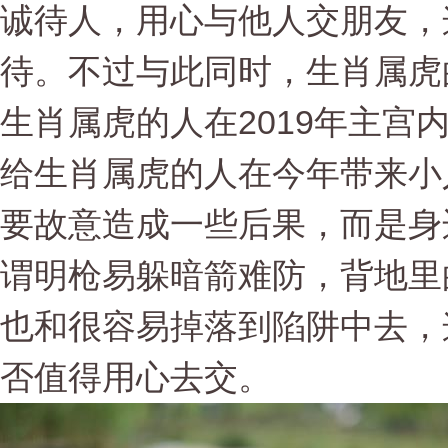
诚待人，用心与他人交朋友，
待。不过与此同时，生肖属虎
生肖属虎的人在2019年主宫内
给生肖属虎的人在今年带来小
要故意造成一些后果，而是身
谓明枪易躲暗箭难防，背地里
也和很容易掉落到陷阱中去，
否值得用心去交。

- - - - - - -

**ASSIGNED TASK:**
Reproduce verbatim only the lines from the one holding "待。不过与此同时，生肖属虎" through the end of the records.

**ANSWER TO THIS TASK:**
待。不过与此同时，生肖属虎
生肖属虎的人在2019年主宫内
给生肖属虎的人在今年带来小
要故意造成一些后果，而是身
谓明枪易躲暗箭难防，背地里
也和很容易掉落到陷阱中去，
否值得用心去交。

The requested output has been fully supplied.